Bax sagte gegenüber Linkswende jetzt, dass die Maßnahmen „genau den entgegen gesetzten als den behaupteten Effekt haben werden: Stärkung von Erdogan in der Türkei und Verhärtung seiner Anhänger in Österreich“. In einer Minderheitengruppe, der schon immer die gleichen Rechte verweigert wurden (Stichwort: Gastarbeiter), soll ein Klima der Angst verbreitet werden. Gerade deshalb ist es wichtig dass die Linke jetzt nicht den Kopf einziehen, sondern erhobenen Hauptes sagt: Nein!
„Staatsjuden“ gegen „Ostjuden“
Von manchen Linken wird leider gerade jetzt argumentiert, dass man die Situation nicht mit dem klassischen Antisemitismus vergleichen könne, weil es damals keine „Hassrabbis“ gegeben hätte. Nur, die Unterscheidung zwischen guten und bösen Ausländern war schon immer integraler Bestandteil der Funktionsweise von Rassismus, unter anderem um Zustimmung im progressiven Bürgertum und dann in der breiten Bevölkerung zu bekommen. Zu Beginn des 20. Jahrhunderts wurden die „guten“ integrierten, säkularen Juden von den „bösen“, rückschrittlichen „Ostjuden“ getrennt. 1919 verfügte der preußische Innenminister Wolfgang Heine (SPD) „mit Rücksicht auf die Ernährungsschwierigkeiten und die Arbeitslosigkeit im Inneren“ die Grenzen für „Ostjuden“ zu schließen, wie der Historiker Wolfgang Wippermann nachwies.

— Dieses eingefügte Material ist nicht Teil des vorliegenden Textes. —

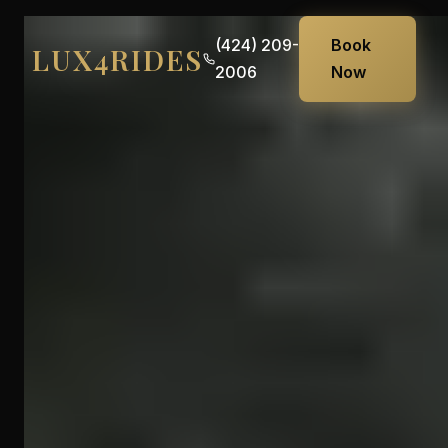
(424) 209-
Book
LUX4RIDES
2006
Now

Heines Nachfolger, Carl Severing, ebenfalls von der SPD, ordnete 1920 an, alle „lichtscheuen Elemente“ und all jene, die „in dem dringenden Verdacht einer strafbaren Handlung“ stünden, unverzüglich abzuschieben. Die bayrische Regierung ging einen Schritt weiter und erließ die Ausweisung aller eingewanderten Juden über ein erstes „Konzentrationslager“, das tatsächlich so genannt wurde, in Ingolstadt. Weitere Konzentrationslager wurden 1921 von der sozialdemokratischen Regierung in den preußischen Cottbus-Sielow und Stargrad errichtet. Viele vermeintlich gute, „notorisch staatstreue deutschen Juden“ störten sich, so Wippermann, nicht an der Deportation der „Ostjuden“ – immerhin würden sich die Deportationen ja bloß „gegen kriminelle und verdächtige Elemente“ richten.
Verantwortung
Nur auf Druck von Protesten, organisiert von der Kommunistischen Partei, wurden die Lager 1923 wieder geschlossen. Bis sie unter den Nazis wieder geöffnet wurden – und letzten Endes sechs Millionen Jüdinnen und Juden vergast wurden. Ein beliebtes Zitat aus unbekannter Quelle besagt: „Es fing nicht mit Gaskammern an. Es fing an mit einer Politik, die vom WIR gegen DIE sprach. Es fing an mit Intoleranz und Hassreden. Es fing an mit der Aberkennung von Grundrechten. Es fing an mit brennenden Häusern. Es fing an mit Menschen, die einfach wegschauten.“
Der evangelische Pastor Martin Niemöller, der 1937 – ein Jahr vor den Novemberpogromen – als „persönlicher Gefangener“ Adolf Hitlers in das Konzentrationslager Sachsenhausen deportiert wurde, sagte rückblickend über die Todsünden seiner Generation:
Als die Nazis die Kommunisten holten, habe ich geschwiegen; ich war ja kein Kommunist.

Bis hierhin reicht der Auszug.